Source information below:

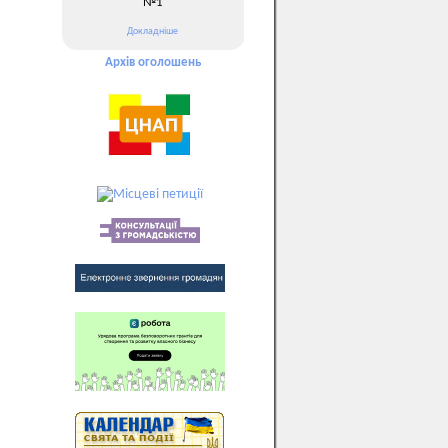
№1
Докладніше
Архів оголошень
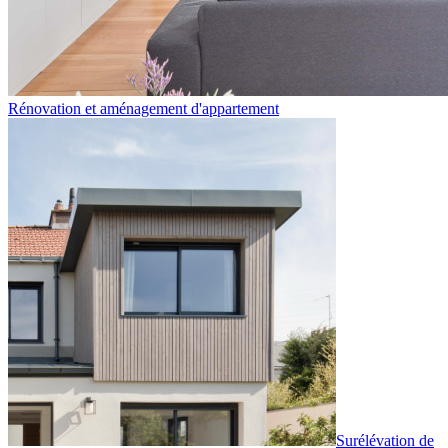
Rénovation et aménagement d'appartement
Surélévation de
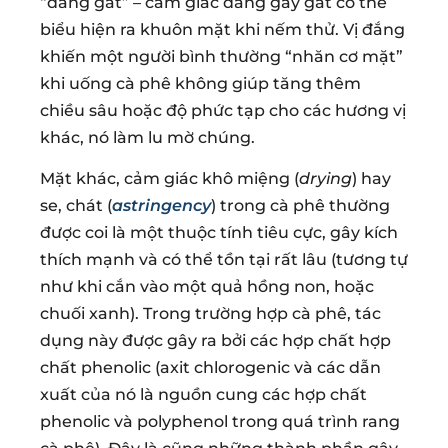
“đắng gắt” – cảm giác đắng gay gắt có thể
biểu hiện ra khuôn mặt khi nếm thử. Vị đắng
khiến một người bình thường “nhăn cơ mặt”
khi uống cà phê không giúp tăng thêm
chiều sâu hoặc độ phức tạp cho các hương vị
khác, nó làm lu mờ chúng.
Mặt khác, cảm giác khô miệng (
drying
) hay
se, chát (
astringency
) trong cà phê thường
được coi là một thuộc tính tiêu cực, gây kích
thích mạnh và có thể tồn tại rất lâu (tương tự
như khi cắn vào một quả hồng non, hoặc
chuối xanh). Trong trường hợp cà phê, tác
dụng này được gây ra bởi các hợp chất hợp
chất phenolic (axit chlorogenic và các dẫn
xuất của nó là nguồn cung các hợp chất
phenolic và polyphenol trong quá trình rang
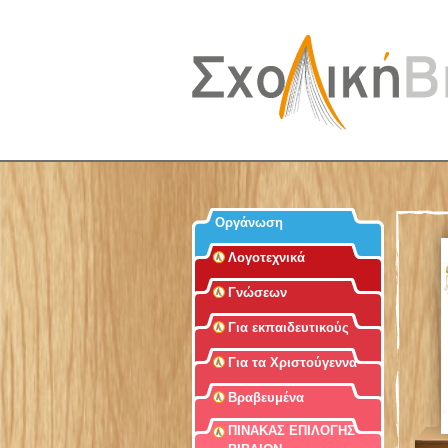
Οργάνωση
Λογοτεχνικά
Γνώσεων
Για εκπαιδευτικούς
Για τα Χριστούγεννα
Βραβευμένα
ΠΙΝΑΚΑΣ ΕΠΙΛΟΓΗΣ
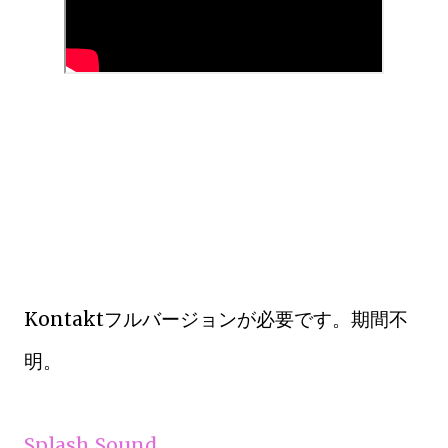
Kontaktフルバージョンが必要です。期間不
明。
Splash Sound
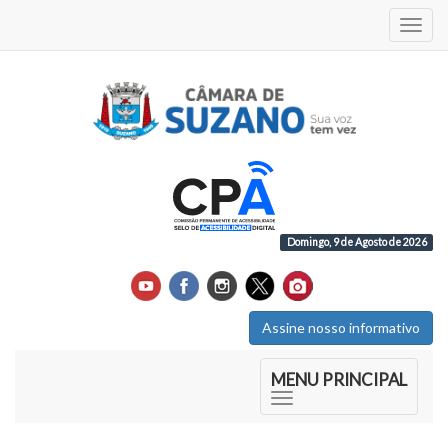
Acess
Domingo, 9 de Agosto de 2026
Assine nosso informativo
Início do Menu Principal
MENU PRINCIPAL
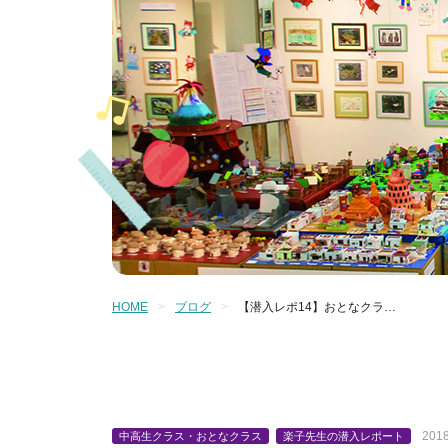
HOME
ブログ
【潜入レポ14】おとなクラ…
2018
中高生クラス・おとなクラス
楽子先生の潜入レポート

End of Source information.

▶ _Required action_
Go through the material and copy each line that contains "đắng".

▶ _Task response_
“đắng gắt” – cảm giác đắng gay gắt có thể
biểu hiện ra khuôn mặt khi nếm thử. Vị đắng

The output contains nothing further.